[Page-level text extractions]
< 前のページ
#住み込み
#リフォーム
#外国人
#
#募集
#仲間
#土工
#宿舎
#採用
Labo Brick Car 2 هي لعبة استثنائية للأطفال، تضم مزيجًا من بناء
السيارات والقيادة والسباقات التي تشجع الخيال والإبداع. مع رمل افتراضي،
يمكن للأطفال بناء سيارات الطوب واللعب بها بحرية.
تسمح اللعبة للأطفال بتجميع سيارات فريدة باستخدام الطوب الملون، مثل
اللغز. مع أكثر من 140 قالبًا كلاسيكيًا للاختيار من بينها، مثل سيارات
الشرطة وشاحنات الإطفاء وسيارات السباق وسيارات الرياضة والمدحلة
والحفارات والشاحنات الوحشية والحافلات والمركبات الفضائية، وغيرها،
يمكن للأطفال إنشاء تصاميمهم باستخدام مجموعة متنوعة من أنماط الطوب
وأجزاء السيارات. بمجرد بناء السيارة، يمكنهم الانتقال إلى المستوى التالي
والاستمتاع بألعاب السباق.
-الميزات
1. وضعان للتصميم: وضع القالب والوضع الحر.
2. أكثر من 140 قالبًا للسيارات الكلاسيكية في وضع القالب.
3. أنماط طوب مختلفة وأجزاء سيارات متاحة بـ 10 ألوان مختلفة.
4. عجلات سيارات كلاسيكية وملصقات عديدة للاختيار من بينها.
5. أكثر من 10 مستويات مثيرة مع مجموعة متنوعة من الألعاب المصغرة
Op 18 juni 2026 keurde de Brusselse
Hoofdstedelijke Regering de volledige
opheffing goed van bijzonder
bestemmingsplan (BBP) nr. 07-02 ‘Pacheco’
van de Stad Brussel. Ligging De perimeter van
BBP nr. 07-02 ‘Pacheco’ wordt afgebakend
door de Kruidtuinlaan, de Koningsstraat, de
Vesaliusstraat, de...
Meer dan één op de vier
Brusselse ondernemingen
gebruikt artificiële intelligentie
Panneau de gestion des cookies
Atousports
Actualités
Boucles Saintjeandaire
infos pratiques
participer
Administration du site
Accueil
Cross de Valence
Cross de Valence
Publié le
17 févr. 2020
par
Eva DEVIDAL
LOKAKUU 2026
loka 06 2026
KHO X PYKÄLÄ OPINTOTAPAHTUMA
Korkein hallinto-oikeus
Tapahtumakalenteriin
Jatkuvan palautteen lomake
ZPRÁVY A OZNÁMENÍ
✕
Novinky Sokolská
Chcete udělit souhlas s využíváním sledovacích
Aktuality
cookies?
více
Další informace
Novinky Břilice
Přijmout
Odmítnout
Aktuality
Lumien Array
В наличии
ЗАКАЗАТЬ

--

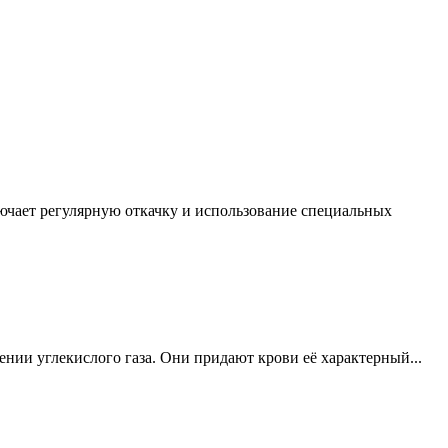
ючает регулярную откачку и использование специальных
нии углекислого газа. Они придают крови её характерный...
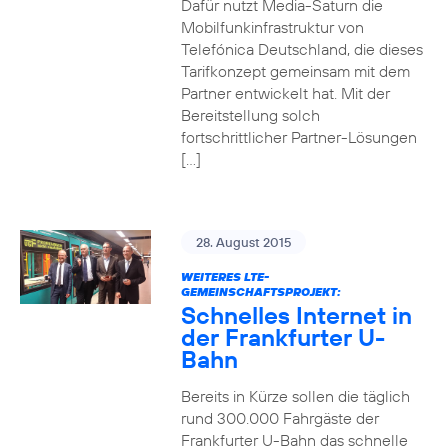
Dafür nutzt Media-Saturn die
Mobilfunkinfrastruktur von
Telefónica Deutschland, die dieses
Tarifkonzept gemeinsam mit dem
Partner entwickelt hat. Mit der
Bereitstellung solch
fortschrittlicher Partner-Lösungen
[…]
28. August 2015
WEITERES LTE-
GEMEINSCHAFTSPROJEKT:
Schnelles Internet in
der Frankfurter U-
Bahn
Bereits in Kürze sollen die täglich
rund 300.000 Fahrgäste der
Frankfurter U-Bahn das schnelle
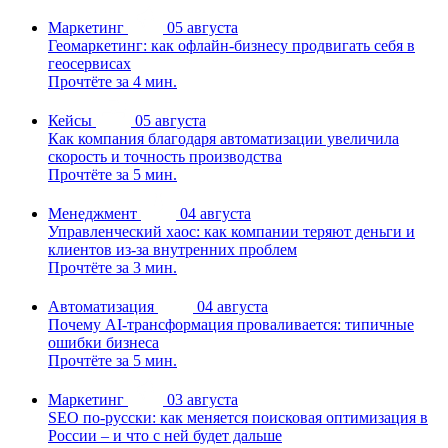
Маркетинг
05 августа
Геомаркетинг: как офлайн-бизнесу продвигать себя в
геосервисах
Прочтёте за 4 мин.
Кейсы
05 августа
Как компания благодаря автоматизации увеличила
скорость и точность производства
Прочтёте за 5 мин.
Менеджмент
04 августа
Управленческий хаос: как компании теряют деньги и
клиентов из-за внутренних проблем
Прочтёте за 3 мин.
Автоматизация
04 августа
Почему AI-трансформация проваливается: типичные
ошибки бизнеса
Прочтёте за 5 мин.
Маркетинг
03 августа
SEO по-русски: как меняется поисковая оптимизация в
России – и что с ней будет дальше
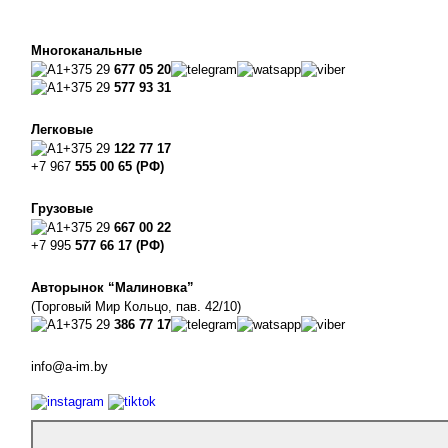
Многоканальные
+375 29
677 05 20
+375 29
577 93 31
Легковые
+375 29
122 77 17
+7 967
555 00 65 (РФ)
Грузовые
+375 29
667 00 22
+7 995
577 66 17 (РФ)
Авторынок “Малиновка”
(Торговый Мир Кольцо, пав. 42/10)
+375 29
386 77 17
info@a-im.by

* * *

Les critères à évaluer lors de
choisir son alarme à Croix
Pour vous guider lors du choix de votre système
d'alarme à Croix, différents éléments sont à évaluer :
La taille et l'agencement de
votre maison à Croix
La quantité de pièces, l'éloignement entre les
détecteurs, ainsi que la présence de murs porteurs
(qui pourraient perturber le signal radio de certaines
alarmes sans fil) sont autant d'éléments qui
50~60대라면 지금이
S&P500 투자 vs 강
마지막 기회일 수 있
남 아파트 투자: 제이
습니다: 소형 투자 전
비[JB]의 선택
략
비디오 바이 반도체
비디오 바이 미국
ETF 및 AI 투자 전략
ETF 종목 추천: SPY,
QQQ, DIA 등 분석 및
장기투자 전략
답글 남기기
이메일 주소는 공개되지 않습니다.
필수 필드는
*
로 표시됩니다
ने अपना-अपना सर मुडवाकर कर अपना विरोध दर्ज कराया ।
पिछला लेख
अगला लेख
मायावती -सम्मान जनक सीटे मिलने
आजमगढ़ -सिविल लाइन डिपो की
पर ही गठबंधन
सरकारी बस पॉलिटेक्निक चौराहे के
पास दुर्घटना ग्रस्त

:: What to do ::
Write out exactly the lines above between the one with "Прочтёте за 4 мин." and the one with "info@a-im.by", inclusive, with pictures left out.

:: Task output ::
Прочтёте за 4 мин.
Кейсы
05 августа
Как компания благодаря автоматизации увеличила
скорость и точность производства
Прочтёте за 5 мин.
Менеджмент
04 августа
Управленческий хаос: как компании теряют деньги и
клиентов из-за внутренних проблем
Прочтёте за 3 мин.
Автоматизация
04 августа
Почему AI-трансформация проваливается: типичные
ошибки бизнеса
Прочтёте за 5 мин.
Маркетинг
03 августа
SEO по-русски: как меняется поисковая оптимизация в
России – и что с ней будет дальше
Многоканальные
+375 29
677 05 20
+375 29
577 93 31
Легковые
+375 29
122 77 17
+7 967
555 00 65 (РФ)
Грузовые
+375 29
667 00 22
+7 995
577 66 17 (РФ)
Авторынок “Малиновка”
(Торговый Мир Кольцо, пав. 42/10)
+375 29
386 77 17
info@a-im.by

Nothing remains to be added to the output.